- [EXERCISE]: Once the pictures are set aside, copy the data below exactly as it stands.

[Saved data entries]
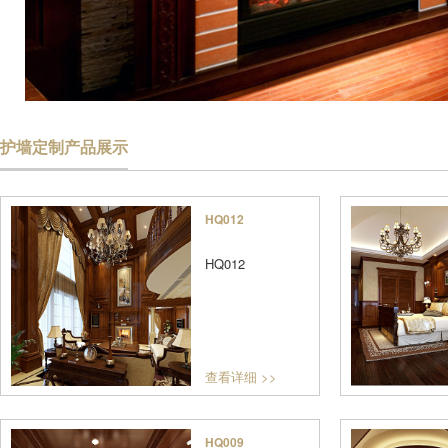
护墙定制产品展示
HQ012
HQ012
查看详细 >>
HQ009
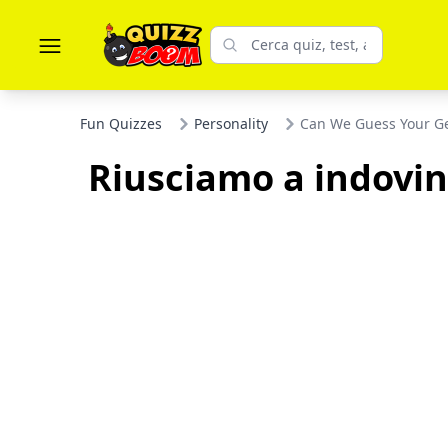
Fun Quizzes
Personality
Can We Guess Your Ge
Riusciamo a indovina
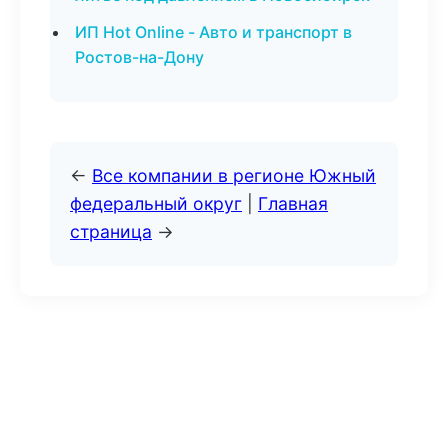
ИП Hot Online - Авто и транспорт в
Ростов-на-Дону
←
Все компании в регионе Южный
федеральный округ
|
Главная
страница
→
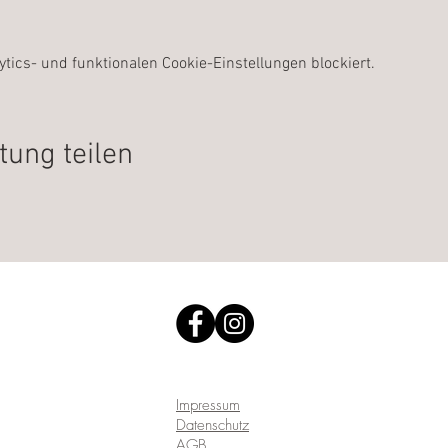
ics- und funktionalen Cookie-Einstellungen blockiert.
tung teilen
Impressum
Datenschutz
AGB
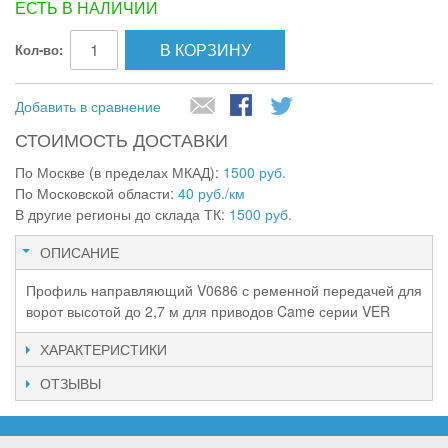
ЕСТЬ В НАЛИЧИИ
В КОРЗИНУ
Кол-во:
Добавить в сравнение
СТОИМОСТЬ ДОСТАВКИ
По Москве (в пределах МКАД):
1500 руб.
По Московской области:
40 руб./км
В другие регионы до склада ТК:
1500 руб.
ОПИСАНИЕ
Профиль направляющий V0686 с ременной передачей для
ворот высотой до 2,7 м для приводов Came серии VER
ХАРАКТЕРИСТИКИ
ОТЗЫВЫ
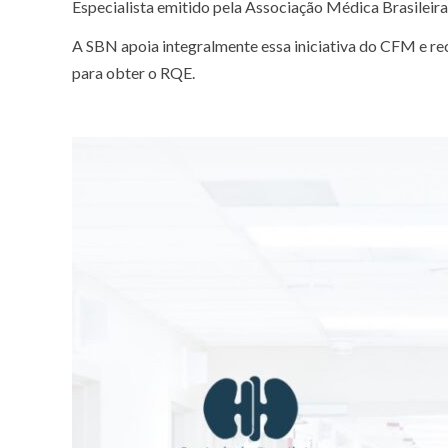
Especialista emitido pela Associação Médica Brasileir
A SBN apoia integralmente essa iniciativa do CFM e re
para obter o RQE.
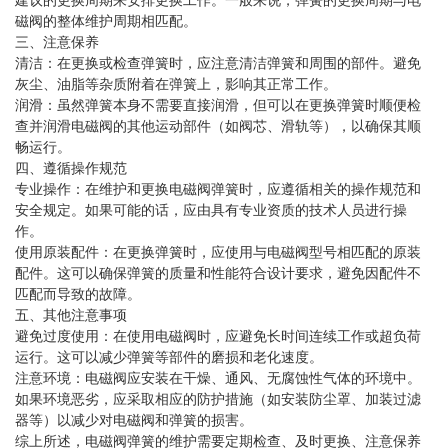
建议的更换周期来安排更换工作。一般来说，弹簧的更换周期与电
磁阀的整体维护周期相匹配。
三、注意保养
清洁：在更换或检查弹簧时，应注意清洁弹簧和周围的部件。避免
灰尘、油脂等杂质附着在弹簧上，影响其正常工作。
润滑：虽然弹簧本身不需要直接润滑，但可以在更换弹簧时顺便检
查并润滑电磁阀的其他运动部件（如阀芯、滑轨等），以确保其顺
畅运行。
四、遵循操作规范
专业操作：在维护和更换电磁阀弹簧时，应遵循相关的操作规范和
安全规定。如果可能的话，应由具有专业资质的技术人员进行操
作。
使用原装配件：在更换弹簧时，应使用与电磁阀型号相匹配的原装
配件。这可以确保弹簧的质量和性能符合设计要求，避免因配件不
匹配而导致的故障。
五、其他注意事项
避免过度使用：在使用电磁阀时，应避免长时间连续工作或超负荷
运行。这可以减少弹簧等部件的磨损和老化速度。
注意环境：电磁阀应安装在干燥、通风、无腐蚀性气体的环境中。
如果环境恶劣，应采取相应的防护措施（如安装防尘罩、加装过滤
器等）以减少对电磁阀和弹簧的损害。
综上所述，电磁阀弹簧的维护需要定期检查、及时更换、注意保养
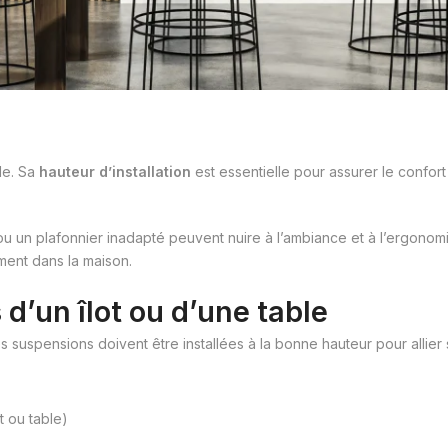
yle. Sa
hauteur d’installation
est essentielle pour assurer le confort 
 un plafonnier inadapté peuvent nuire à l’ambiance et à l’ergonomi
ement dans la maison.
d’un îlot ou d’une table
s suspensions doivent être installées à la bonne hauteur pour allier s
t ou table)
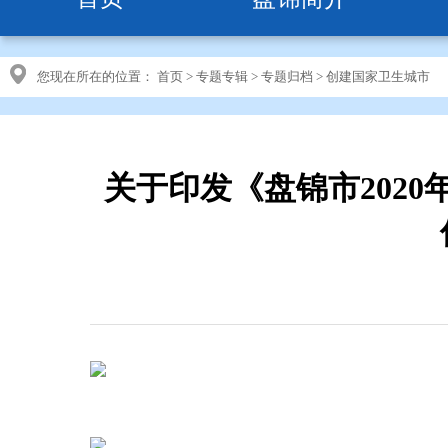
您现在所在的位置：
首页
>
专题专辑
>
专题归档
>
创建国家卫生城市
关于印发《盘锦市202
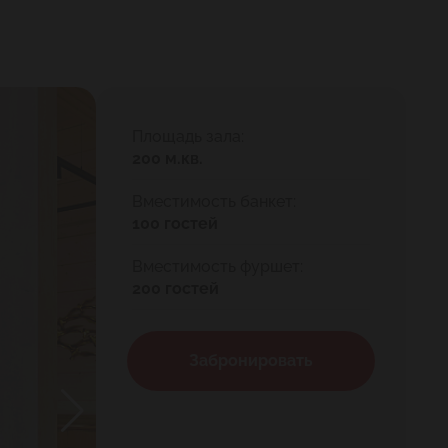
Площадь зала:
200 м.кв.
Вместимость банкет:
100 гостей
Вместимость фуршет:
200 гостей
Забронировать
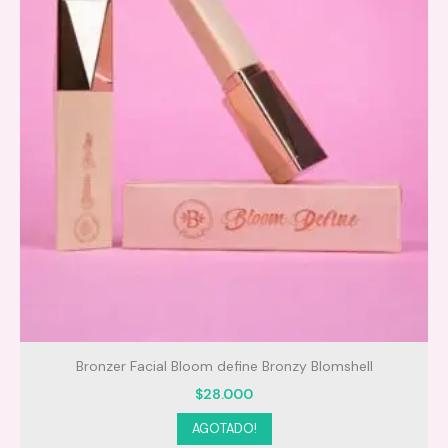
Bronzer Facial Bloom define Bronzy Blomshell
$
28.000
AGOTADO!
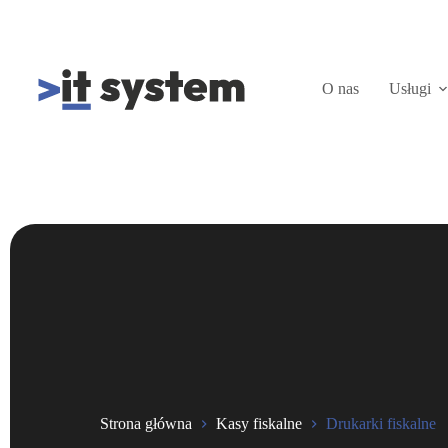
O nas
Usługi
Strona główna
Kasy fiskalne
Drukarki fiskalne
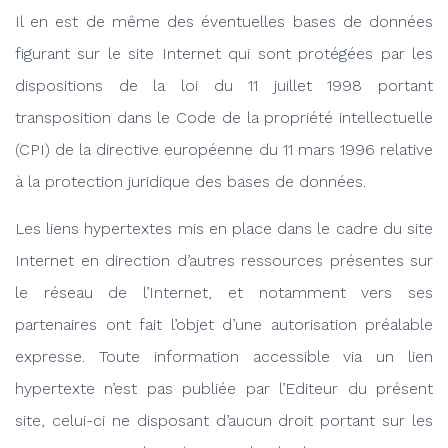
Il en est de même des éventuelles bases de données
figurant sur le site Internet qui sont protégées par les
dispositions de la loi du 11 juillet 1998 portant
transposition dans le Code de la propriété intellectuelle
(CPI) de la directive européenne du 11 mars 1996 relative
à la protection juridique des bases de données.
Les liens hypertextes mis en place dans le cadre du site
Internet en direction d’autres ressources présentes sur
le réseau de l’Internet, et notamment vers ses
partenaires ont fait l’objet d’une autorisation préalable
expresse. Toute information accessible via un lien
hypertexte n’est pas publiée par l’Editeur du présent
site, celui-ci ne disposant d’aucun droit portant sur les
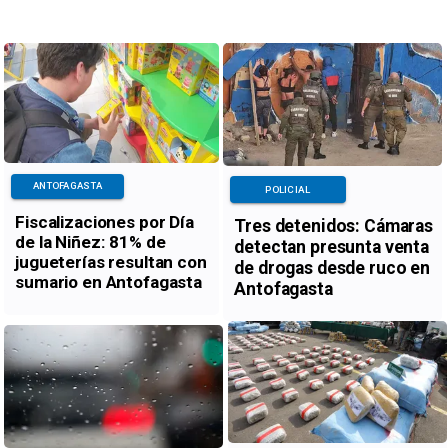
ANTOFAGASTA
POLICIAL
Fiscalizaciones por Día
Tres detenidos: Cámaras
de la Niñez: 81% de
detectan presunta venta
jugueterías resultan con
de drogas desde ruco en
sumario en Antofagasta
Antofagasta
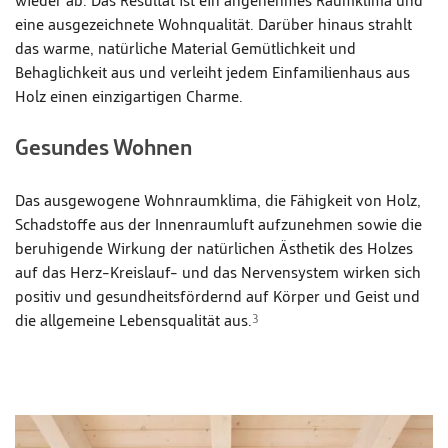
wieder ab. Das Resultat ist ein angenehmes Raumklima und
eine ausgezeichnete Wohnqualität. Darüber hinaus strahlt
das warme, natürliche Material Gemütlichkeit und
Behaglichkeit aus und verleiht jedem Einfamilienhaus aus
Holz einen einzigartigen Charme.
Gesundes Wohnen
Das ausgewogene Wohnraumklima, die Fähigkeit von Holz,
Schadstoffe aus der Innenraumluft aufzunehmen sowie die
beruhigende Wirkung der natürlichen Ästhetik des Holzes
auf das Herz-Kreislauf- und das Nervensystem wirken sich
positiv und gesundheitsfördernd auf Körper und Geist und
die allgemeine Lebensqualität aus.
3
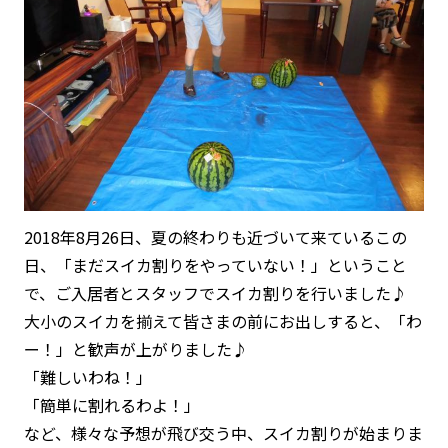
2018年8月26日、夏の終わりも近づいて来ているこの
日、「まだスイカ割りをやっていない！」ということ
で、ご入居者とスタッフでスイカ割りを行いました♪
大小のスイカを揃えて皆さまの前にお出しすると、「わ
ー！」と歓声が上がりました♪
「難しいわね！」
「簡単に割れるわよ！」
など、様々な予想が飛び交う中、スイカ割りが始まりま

- [TASK SOLUTION]:
护墙定制产品展示
HQ012
HQ012
查看详细 >>
HQ009
Fun Quizzes
Personality
Can We Guess Your Ge
Riusciamo a indovina
ИП Hot Online - Авто и транспорт в
Ростов-на-Дону
←
Все компании в регионе Южный
федеральный округ
|
Главная
страница
→
ics- und funktionalen Cookie-Einstellungen blockiert.
tung teilen
Impressum
Datenschutz
AGB
ЕСТЬ В НАЛИЧИИ
В КОРЗИНУ
Кол-во:
Добавить в сравнение
СТОИМОСТЬ ДОСТАВКИ
По Москве (в пределах МКАД):
1500 руб.
По Московской области:
40 руб./км
В другие регионы до склада ТК:
1500 руб.
ОПИСАНИЕ
Профиль направляющий V0686 с ременной передачей для
ворот высотой до 2,7 м для приводов Came серии VER
ХАРАКТЕРИСТИКИ
ОТЗЫВЫ
Especialista emitido pela Associação Médica Brasileir
A SBN apoia integralmente essa iniciativa do CFM e re
para obter o RQE.
建议的更换周期来安排更换工作。一般来说，弹簧的更换周期与电
磁阀的整体维护周期相匹配。
三、注意保养
清洁：在更换或检查弹簧时，应注意清洁弹簧和周围的部件。避免
灰尘、油脂等杂质附着在弹簧上，影响其正常工作。
润滑：虽然弹簧本身不需要直接润滑，但可以在更换弹簧时顺便检
查并润滑电磁阀的其他运动部件（如阀芯、滑轨等），以确保其顺
畅运行。
四、遵循操作规范
专业操作：在维护和更换电磁阀弹簧时，应遵循相关的操作规范和
安全规定。如果可能的话，应由具有专业资质的技术人员进行操
作。
使用原装配件：在更换弹簧时，应使用与电磁阀型号相匹配的原装
配件。这可以确保弹簧的质量和性能符合设计要求，避免因配件不
匹配而导致的故障。
五、其他注意事项
避免过度使用：在使用电磁阀时，应避免长时间连续工作或超负荷
运行。这可以减少弹簧等部件的磨损和老化速度。
注意环境：电磁阀应安装在干燥、通风、无腐蚀性气体的环境中。
如果环境恶劣，应采取相应的防护措施（如安装防尘罩、加装过滤
器等）以减少对电磁阀和弹簧的损害。
综上所述，电磁阀弹簧的维护需要定期检查、及时更换、注意保养
yle. Sa
hauteur d’installation
est essentielle pour assurer le confort 
 un plafonnier inadapté peuvent nuire à l’ambiance et à l’ergonomi
ement dans la maison.
d’un îlot ou d’une table
s suspensions doivent être installées à la bonne hauteur pour allier s
t ou table)
您现在所在的位置：
首页
>
专题专辑
>
专题归档
>
创建国家卫生城市
关于印发《盘锦市202
Площадь зала:
200 м.кв.
Вместимость банкет:
100 гостей
Вместимость фуршет:
200 гостей
Забронировать
Bronzer Facial Bloom define Bronzy Blomshell
$
28.000
AGOTADO!
O nas
Usługi
Strona główna
Kasy fiskalne
Drukarki fiskalne
Il en est de même des éventuelles bases de données
figurant sur le site Internet qui sont protégées par les
dispositions de la loi du 11 juillet 1998 portant
transposition dans le Code de la propriété intellectuelle
(CPI) de la directive européenne du 11 mars 1996 relative
à la protection juridique des bases de données.
Les liens hypertextes mis en place dans le cadre du site
Internet en direction d’autres ressources présentes sur
le réseau de l’Internet, et notamment vers ses
partenaires ont fait l’objet d’une autorisation préalable
expresse. Toute information accessible via un lien
hypertexte n’est pas publiée par l’Editeur du présent
site, celui-ci ne disposant d’aucun droit portant sur les
ANTOFAGASTA
POLICIAL
Fiscalizaciones por Día
Tres detenidos: Cámaras
de la Niñez: 81% de
detectan presunta venta
jugueterías resultan con
de drogas desde ruco en
sumario en Antofagasta
Antofagasta
wieder ab. Das Resultat ist ein angenehmes Raumklima und
eine ausgezeichnete Wohnqualität. Darüber hinaus strahlt
das warme, natürliche Material Gemütlichkeit und
Behaglichkeit aus und verleiht jedem Einfamilienhaus aus
Holz einen einzigartigen Charme.
Gesundes Wohnen
Das ausgewogene Wohnraumklima, die Fähigkeit von Holz,
Schadstoffe aus der Innenraumluft aufzunehmen sowie die
beruhigende Wirkung der natürlichen Ästhetik des Holzes
auf das Herz-Kreislauf- und das Nervensystem wirken sich
positiv und gesundheitsfördernd auf Körper und Geist und
die allgemeine Lebensqualität aus.
3
2018年8月26日、夏の終わりも近づいて来ているこの
日、「まだスイカ割りをやっていない！」ということ
で、ご入居者とスタッフでスイカ割りを行いました♪
大小のスイカを揃えて皆さまの前にお出しすると、「わ
ー！」と歓声が上がりました♪
「難しいわね！」
「簡単に割れるわよ！」
など、様々な予想が飛び交う中、スイカ割りが始まりま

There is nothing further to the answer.